L’auteur, dans un premier temps, reconnaît pourtant que, si le gaz carbonique reste en tête des responsables du surcroît de chaleur apporté depuis 1750 par les émissions anthropiques avec 56 % du total de la contribution (dont 40 % pour les énergies fossiles et 16 % pour la déforestation et la production de ciment de 16 %), le méthane et ses descendants comptent à eux seuls pour 32 % dans ce bilan. Mais, nous dit-il, tout cela n’a pas grand intérêt, puisque c’est l’avenir qui importe.
Certes, en effet, et comme je l’ai écrit sur la foi des propos le groupe 1 du Giec, l’émission d’une tonne de méthane en 2010 aura des conséquences 34 fois plus importantes dans cent ans et près de 70 fois plus importantes en 2050 que celle d’une tonne de gaz carbonique, mais, nous dit-il avec raison (s’appuyant sur l’exemple du tétrafluorure, plus de 5000 fois plus puissant mais dont les émissions sont très faibles), encore faut-il savoir combien de tonnes sont émises pour apprécier l’influence des émissions de méthane sur le climat.

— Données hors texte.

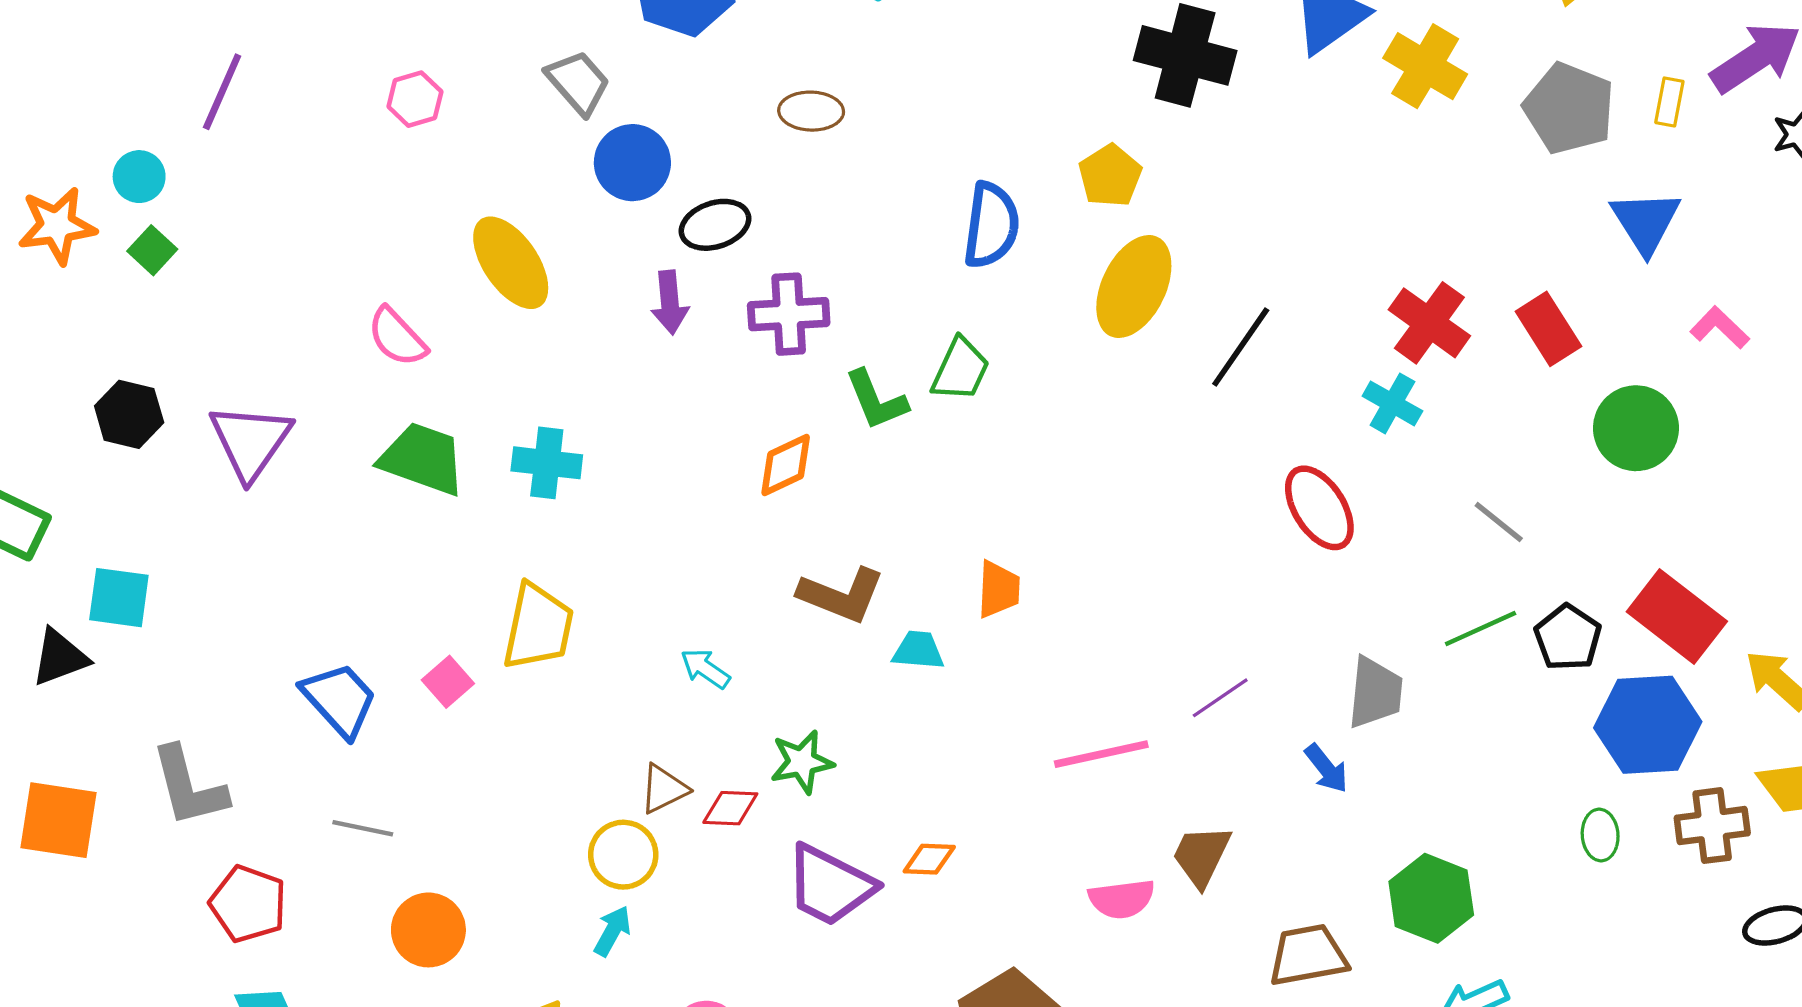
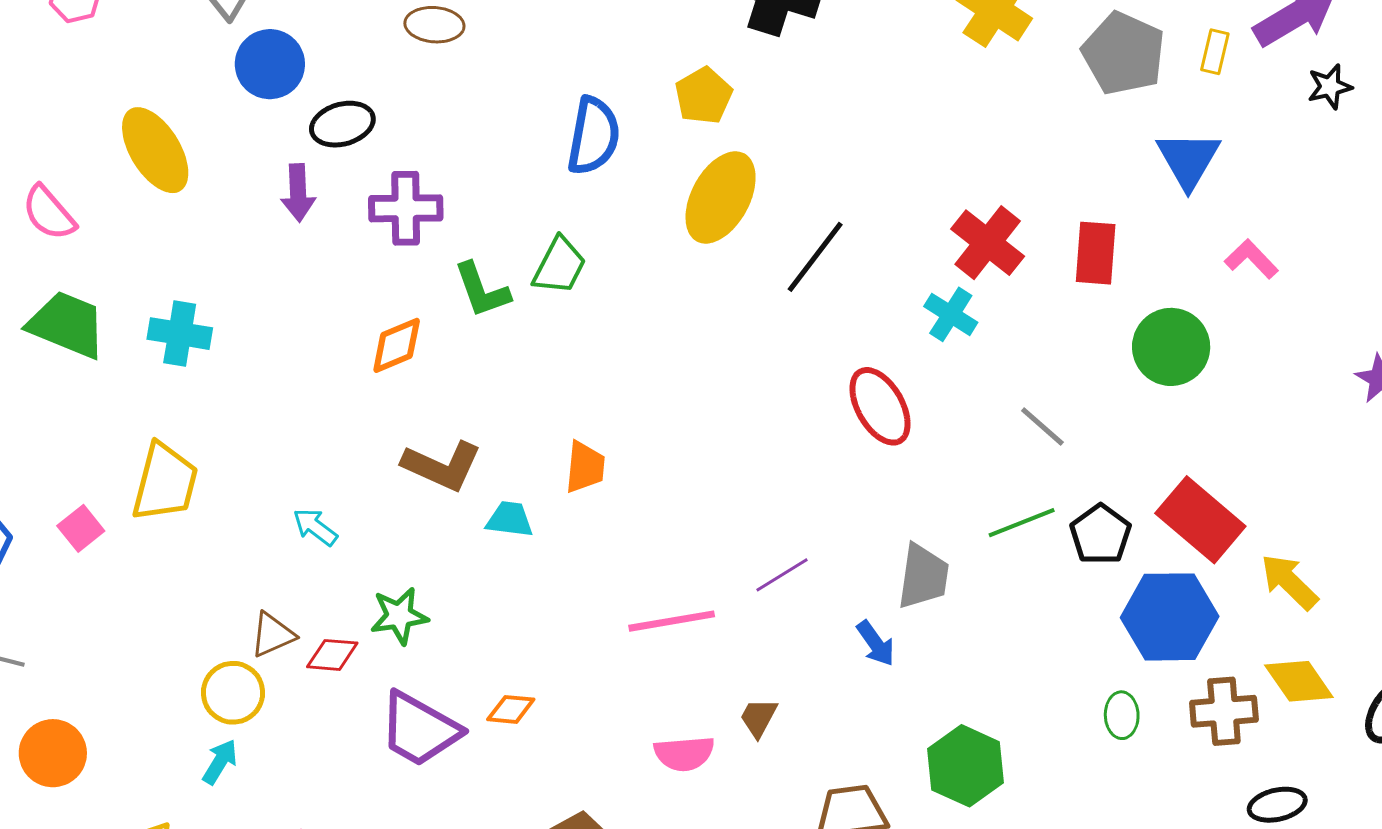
red rectangle: (1548, 329) -> (1096, 253), turned 34
brown trapezoid: (1201, 856) -> (758, 718), size x0.7

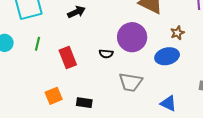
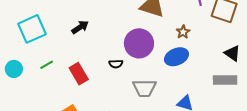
green line: (38, 44) -> (47, 65), turned 56

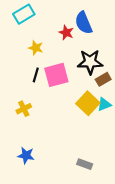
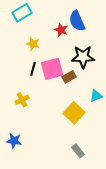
brown rectangle: (103, 79) -> (69, 77), moved
yellow square: (88, 103) -> (74, 113), moved
blue star: (26, 155) -> (14, 141), moved
gray rectangle: (85, 164) -> (78, 151), turned 32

Curieusement cependant, il ne nous donne pas cette indication qui figure dans les documents du Giec : en 2010 les émissions de méthane mondiales ont été de l’ordre de 373 millions de tonnes (en forte augmentation depuis 2000 où elles n’atteignaient que 267 Mt, plus de 3 % par an). Si l’on en croit le groupe 1 du Giec, celui des climatologues, c’est donc un effet équivalent à celui de 12,7 gigatonnes de CO2 en 2110 (34*373Mt) et de 26,1 milliards de tonnes de CO2 en 2050 auquel il faut s’attendre, à comparer aux effets du CO2 émis la même année par les énergies fossiles chiffrés à 31,8 gigatonnes. Les émissions de méthane de 2010 auraient donc en 2050 des conséquences presque égales à celle du CO2 énergétique en 2050 (82 %) et de 40 % de celles du CO2 en 2110. Quoi qu’en dise notre auteur, c’est donc tout sauf négligeable.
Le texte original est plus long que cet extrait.